In this project, we build and optimize an Azure ML pipeline using the Python SDK and a provided Scikit-learn model. We will be using the HyperDrive for hyperparameter tuning an a custom scikit-learn model and AutoML to find an optimal model using both approaches.

We will first create a training script train.py to run the Scikit-learn logistic regression model, and then build a pipeline to optimize the hyperparameters through HyperDrive using a Jupyter Notebook project.ipynb. We will then create an automated machine learning pipeline using Azure AutoML.

Both models' best runs will then be compared with a report of the findings in this README file.

  • train.py
  • project.ipynb

The bankmarketing_train.csv dataset from the UCI Machine Learning Repository is related with the directing marketing campaigns of a Portuguese banking institution. The data collection for these marketing campaigns were based on phone calls and often, more than one contact to the same client was required, in order to assess if the product (bank term deposit) would be ('yes') or ('no') subscribed.

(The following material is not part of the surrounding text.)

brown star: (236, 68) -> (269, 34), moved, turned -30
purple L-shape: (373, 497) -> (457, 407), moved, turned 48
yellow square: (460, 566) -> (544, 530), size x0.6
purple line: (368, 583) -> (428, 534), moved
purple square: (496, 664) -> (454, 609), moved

Therefore, this is a binary classification problem where the goal is to train a model to predict the outcome of whether a client will subscribe to a term deposit, based on a variety of predictor variables. Since the outcome is known, this is a supervised learning problem.

Input Variables

  1. age - age of the client (numeric)
  2. job - type of job (categorical: 'admin.','blue-collar','entrepreneur','housemaid','management','retired','self-employed','services','student','technician','unemployed','unknown')
  3. marital - marital status (categorical)
  4. education - (categorical: 'basic.4y','basic.6y','basic.9y','high.school','illiterate','professional.course','university.degree','unknown')
  5. default - has credit in default? (categorical: 'no','yes','unknown')
  6. housing - has housing loan? (categorical: 'no','yes','unknown')
  7. loan - has personal loan? (categorical: 'no','yes','unknown')
  8. contact - contact communication type (categorical: 'cellular','telephone')
  9. month - last contact month of year (categorical: 'jan', 'feb', 'mar', ..., 'nov', 'dec')
  10. day_of_week - last contact day of the week (categorical: 'mon','tue','wed','thu','fri')
  11. duration - last contact duration, in seconds (numeric). Important note: this attribute highly affects the output target (e.g., if duration=0 then y='no'). Yet, the duration is not known before a call is performed. Also, after the end of the call y is obviously known. Thus, this input should only be included for benchmark purposes and should be discarded if the intention is to have a realistic predictive model.
  12. campaign - number of contacts performed during this campaign and for this client (numeric, includes last contact)
  13. pdays - number of days that passed by after the client was last contacted from a previous campaign (numeric; 999 means client was not previously contacted)
  14. previous - number of contacts performed before this campaign and for this client (numeric)
  15. poutcome - outcome of the previous marketing campaign (categorical: 'failure','nonexistent','success') # social and economic context attributes
  16. emp.var.rate - employment variation rate - quarterly indicator (numeric)
  17. cons.price.idx - consumer price index - monthly indicator (numeric)
  18. cons.conf.idx - consumer confidence index - monthly indicator (numeric)
  19. euribor3m - euribor 3 month rate - daily indicator (numeric)
  20. nr.employed - number of employees - quarterly indicator (numeric)

Output Variable

  1. y - has the client subscribed a term deposit? (binary: 'yes', 'no')

Hyperparameters

The hyperparameters that will be used for this model are:

  1. --C - Inverse of the regularization strength where smaller values lead to higher regularization strength
  2. --max_iter - Maximum number of iterations to converge

Classification Algorithm

We will be using logistic regression from the Scikit-learn library as a classification model to predict if a customer will subscribe to a term deposit product at a Portuguese bank given a set of features.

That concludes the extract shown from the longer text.